When you reach the line with "e social nella" in the data below, begin printing lines exactly, and stop once the line with "biglietti e scaletta" has been printed.
___ Supplied material ___
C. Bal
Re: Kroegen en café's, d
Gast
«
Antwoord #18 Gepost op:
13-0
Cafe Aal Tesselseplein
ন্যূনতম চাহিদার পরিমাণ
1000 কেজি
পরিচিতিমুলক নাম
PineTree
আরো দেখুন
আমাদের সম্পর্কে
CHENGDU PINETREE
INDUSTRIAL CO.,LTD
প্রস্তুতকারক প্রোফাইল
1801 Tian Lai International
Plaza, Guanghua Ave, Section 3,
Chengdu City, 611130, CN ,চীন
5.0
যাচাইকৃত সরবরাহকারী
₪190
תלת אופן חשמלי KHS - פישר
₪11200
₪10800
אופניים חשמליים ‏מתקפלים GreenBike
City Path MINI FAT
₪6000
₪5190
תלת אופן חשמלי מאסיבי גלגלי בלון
___
___ Supplied material ___
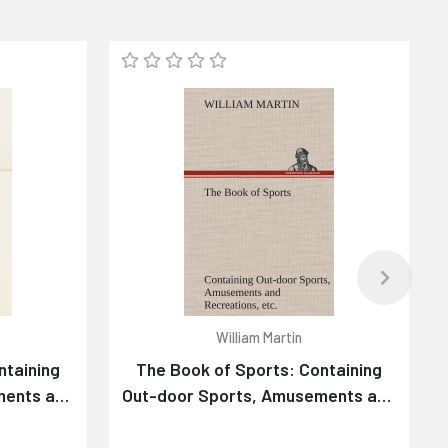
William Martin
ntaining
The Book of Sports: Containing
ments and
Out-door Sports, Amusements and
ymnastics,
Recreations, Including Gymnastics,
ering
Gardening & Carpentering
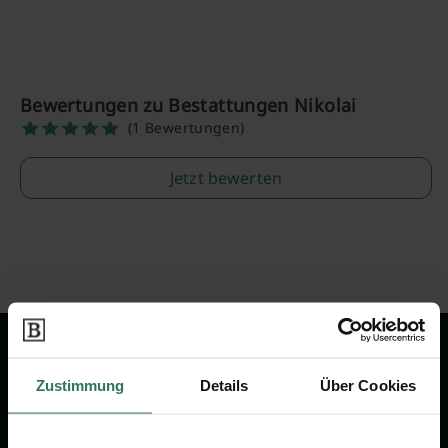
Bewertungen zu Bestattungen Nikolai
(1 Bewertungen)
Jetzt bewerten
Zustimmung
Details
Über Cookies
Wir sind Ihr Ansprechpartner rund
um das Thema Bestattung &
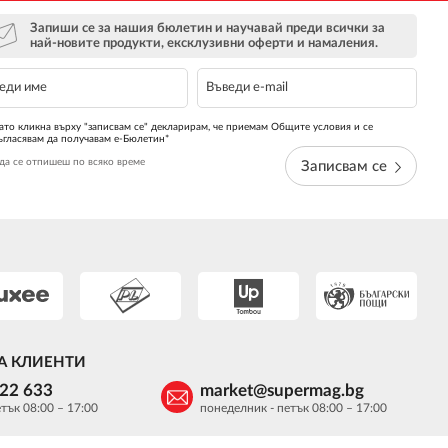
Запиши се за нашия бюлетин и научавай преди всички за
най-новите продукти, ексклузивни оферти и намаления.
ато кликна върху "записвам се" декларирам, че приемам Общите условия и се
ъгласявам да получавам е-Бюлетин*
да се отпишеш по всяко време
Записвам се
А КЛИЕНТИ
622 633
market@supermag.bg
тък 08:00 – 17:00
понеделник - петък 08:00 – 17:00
___
___ Supplied material ___
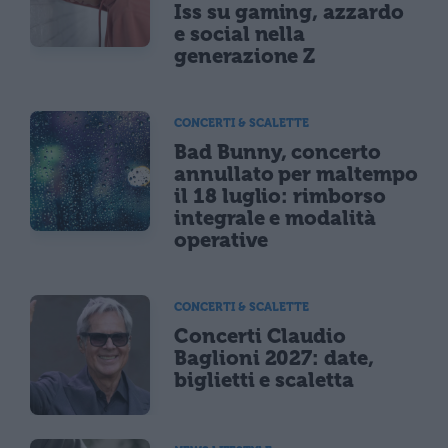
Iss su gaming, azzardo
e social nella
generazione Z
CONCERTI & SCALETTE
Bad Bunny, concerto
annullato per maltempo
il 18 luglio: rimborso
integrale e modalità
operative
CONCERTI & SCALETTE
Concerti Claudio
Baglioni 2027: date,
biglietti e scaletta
___
> Answer space
e social nella
generazione Z
CONCERTI & SCALETTE
Bad Bunny, concerto
annullato per maltempo
il 18 luglio: rimborso
integrale e modalità
operative
CONCERTI & SCALETTE
Concerti Claudio
Baglioni 2027: date,
biglietti e scaletta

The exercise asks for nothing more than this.